**Required work:** The required output is the exact run of lines below that opens at the line with "Upptäck alla våra varumärken" and closes at the line with "86 47 62 58".

**Source data:**

☆ ☆ ☆ ☆

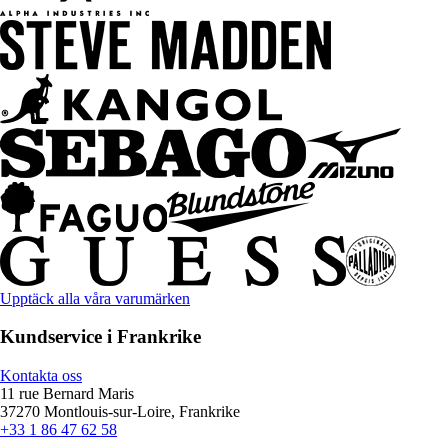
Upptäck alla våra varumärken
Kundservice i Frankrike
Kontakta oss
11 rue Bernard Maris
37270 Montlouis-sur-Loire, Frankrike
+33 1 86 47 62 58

☆ ☆ ☆ ☆

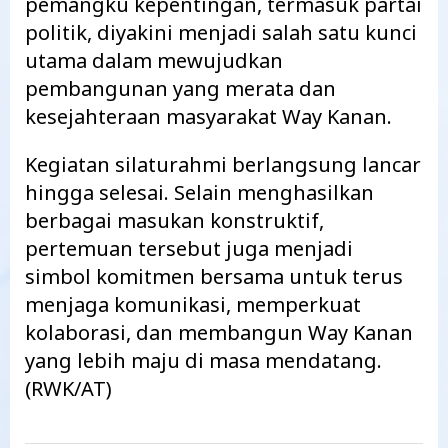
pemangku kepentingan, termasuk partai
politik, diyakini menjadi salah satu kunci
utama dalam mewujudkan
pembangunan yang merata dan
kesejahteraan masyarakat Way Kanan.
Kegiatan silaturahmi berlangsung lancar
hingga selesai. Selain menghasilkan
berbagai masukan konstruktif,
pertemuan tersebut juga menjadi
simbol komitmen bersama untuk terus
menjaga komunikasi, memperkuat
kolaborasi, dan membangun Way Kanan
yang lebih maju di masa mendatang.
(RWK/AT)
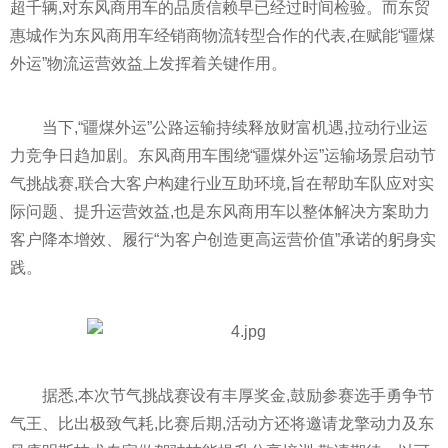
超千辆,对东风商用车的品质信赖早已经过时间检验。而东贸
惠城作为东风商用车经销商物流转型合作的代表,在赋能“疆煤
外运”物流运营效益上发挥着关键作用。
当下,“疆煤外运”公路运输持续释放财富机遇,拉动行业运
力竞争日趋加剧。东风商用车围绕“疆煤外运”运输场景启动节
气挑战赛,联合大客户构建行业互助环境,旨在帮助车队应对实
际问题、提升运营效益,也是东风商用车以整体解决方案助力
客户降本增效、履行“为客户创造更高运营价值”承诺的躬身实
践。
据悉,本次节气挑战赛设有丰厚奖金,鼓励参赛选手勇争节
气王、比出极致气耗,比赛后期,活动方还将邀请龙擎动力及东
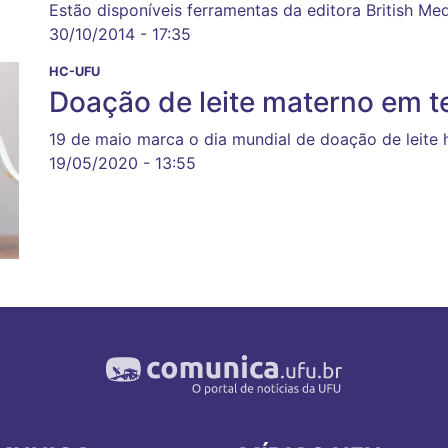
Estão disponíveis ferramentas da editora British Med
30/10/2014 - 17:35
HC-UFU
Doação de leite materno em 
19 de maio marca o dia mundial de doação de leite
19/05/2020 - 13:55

☆ ☆ ☆ ☆

**Task result:**
Upptäck alla våra varumärken
Kundservice i Frankrike
Kontakta oss
11 rue Bernard Maris
37270 Montlouis-sur-Loire, Frankrike
+33 1 86 47 62 58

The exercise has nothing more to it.